== Segment start ==

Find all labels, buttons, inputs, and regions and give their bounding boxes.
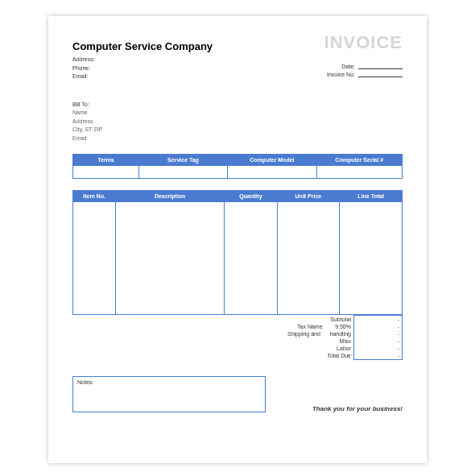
totaldue-value: - <box>354 352 403 360</box>
service-info-table: Terms Service Tag Computer Model Compute… <box>72 154 403 179</box>
th-linetotal: Line Total <box>340 191 403 202</box>
th-description: Description <box>116 191 225 202</box>
service-row <box>73 166 403 179</box>
invoiceno-line: Invoice No: <box>324 71 403 77</box>
totals-table: Subtotal - Tax Name 9.50% - Shipping and… <box>266 315 403 360</box>
th-computer-model: Computer Model <box>228 155 316 166</box>
date-line: Date: <box>324 63 403 69</box>
billto-header: Bill To: <box>72 101 403 110</box>
tax-row: Tax Name 9.50% <box>266 323 354 330</box>
company-phone-label: Phone: <box>72 64 213 73</box>
billto-block: Bill To: Name Address City, ST ZIP Email <box>72 101 403 143</box>
invoiceno-label: Invoice No: <box>327 72 355 77</box>
th-itemno: Item No. <box>73 191 116 202</box>
thanks-text: Thank you for your business! <box>312 405 403 412</box>
date-label: Date: <box>341 64 355 69</box>
handling-value: - <box>354 330 403 337</box>
totaldue-label: Total Due <box>266 352 354 360</box>
invoice-title: INVOICE <box>324 32 403 53</box>
misc-label: Misc <box>266 337 354 345</box>
company-email-label: Email: <box>72 72 213 81</box>
labor-value: - <box>354 345 403 352</box>
th-computer-serial: Computer Serial # <box>316 155 402 166</box>
billto-email: Email <box>72 135 403 143</box>
invoiceno-value-line <box>358 71 403 77</box>
notes-label: Notes: <box>77 379 93 385</box>
header-row: Computer Service Company Address: Phone:… <box>72 40 403 81</box>
tax-name-label: Tax Name <box>297 324 323 329</box>
invoice-page: Computer Service Company Address: Phone:… <box>48 16 427 463</box>
handling-label: handling <box>330 331 351 337</box>
footer-row: Notes: Thank you for your business! <box>72 360 403 412</box>
items-body-row <box>73 202 403 315</box>
subtotal-value: - <box>354 316 403 324</box>
billto-name: Name <box>72 109 403 118</box>
labor-label: Labor <box>266 345 354 352</box>
tax-value: - <box>354 323 403 330</box>
th-quantity: Quantity <box>225 191 277 202</box>
shipping-row: Shipping and handling <box>266 330 354 337</box>
totals-block: Subtotal - Tax Name 9.50% - Shipping and… <box>72 315 403 360</box>
billto-address: Address <box>72 118 403 126</box>
tax-rate: 9.50% <box>335 324 351 329</box>
th-unitprice: Unit Price <box>277 191 340 202</box>
company-block: Computer Service Company Address: Phone:… <box>72 40 213 81</box>
notes-box: Notes: <box>72 376 266 412</box>
th-service-tag: Service Tag <box>138 155 227 166</box>
company-name: Computer Service Company <box>72 40 213 52</box>
items-table: Item No. Description Quantity Unit Price… <box>72 190 403 315</box>
company-address-label: Address: <box>72 56 213 64</box>
th-terms: Terms <box>73 155 139 166</box>
shipping-label: Shipping and <box>287 331 320 337</box>
header-right: INVOICE Date: Invoice No: <box>324 40 403 79</box>
subtotal-label: Subtotal <box>266 316 354 324</box>
date-value-line <box>358 63 403 69</box>
billto-citystzip: City, ST ZIP <box>72 126 403 135</box>
misc-value: - <box>354 337 403 345</box>
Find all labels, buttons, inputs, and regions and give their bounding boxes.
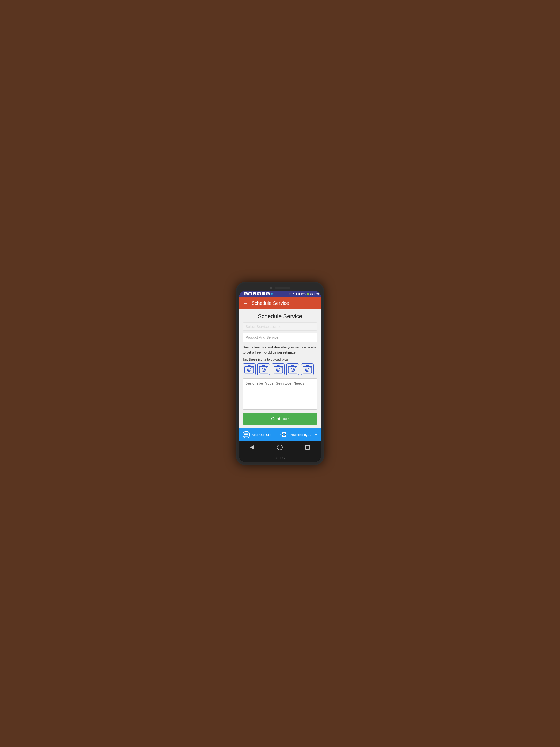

== Segment end ==

EXERCISE AIM:
Leave out the pictures and output the rest of the records exactly.

RESULT OF THIS EXERCISE:
Find all labels, buttons, inputs, and regions and give their bounding boxes.
totaldue-value: - <box>354 352 403 360</box>
service-info-table: Terms Service Tag Computer Model Compute… <box>72 154 403 179</box>
th-linetotal: Line Total <box>340 191 403 202</box>
th-description: Description <box>116 191 225 202</box>
service-row <box>73 166 403 179</box>
invoiceno-line: Invoice No: <box>324 71 403 77</box>
totals-table: Subtotal - Tax Name 9.50% - Shipping and… <box>266 315 403 360</box>
th-computer-model: Computer Model <box>228 155 316 166</box>
date-line: Date: <box>324 63 403 69</box>
billto-header: Bill To: <box>72 101 403 110</box>
tax-row: Tax Name 9.50% <box>266 323 354 330</box>
company-phone-label: Phone: <box>72 64 213 73</box>
billto-block: Bill To: Name Address City, ST ZIP Email <box>72 101 403 143</box>
invoiceno-label: Invoice No: <box>327 72 355 77</box>
th-itemno: Item No. <box>73 191 116 202</box>
thanks-text: Thank you for your business! <box>312 405 403 412</box>
date-label: Date: <box>341 64 355 69</box>
handling-value: - <box>354 330 403 337</box>
totaldue-label: Total Due <box>266 352 354 360</box>
invoice-title: INVOICE <box>324 32 403 53</box>
misc-label: Misc <box>266 337 354 345</box>
company-email-label: Email: <box>72 72 213 81</box>
labor-value: - <box>354 345 403 352</box>
th-computer-serial: Computer Serial # <box>316 155 402 166</box>
billto-email: Email <box>72 135 403 143</box>
invoiceno-value-line <box>358 71 403 77</box>
notes-label: Notes: <box>77 379 93 385</box>
header-row: Computer Service Company Address: Phone:… <box>72 40 403 81</box>
tax-name-label: Tax Name <box>297 324 323 329</box>
invoice-page: Computer Service Company Address: Phone:… <box>48 16 427 463</box>
handling-label: handling <box>330 331 351 337</box>
footer-row: Notes: Thank you for your business! <box>72 360 403 412</box>
items-body-row <box>73 202 403 315</box>
subtotal-value: - <box>354 316 403 324</box>
billto-name: Name <box>72 109 403 118</box>
labor-label: Labor <box>266 345 354 352</box>
tax-value: - <box>354 323 403 330</box>
th-quantity: Quantity <box>225 191 277 202</box>
shipping-row: Shipping and handling <box>266 330 354 337</box>
totals-block: Subtotal - Tax Name 9.50% - Shipping and… <box>72 315 403 360</box>
billto-address: Address <box>72 118 403 126</box>
tax-rate: 9.50% <box>335 324 351 329</box>
th-unitprice: Unit Price <box>277 191 340 202</box>
company-block: Computer Service Company Address: Phone:… <box>72 40 213 81</box>
notes-box: Notes: <box>72 376 266 412</box>
th-service-tag: Service Tag <box>138 155 227 166</box>
company-name: Computer Service Company <box>72 40 213 52</box>
items-table: Item No. Description Quantity Unit Price… <box>72 190 403 315</box>
company-address-label: Address: <box>72 56 213 64</box>
th-terms: Terms <box>73 155 139 166</box>
shipping-label: Shipping and <box>287 331 320 337</box>
header-right: INVOICE Date: Invoice No: <box>324 40 403 79</box>
subtotal-label: Subtotal <box>266 316 354 324</box>
date-value-line <box>358 63 403 69</box>
billto-citystzip: City, ST ZIP <box>72 126 403 135</box>
misc-value: - <box>354 337 403 345</box>
Find all labels, buttons, inputs, and regions and give their bounding boxes.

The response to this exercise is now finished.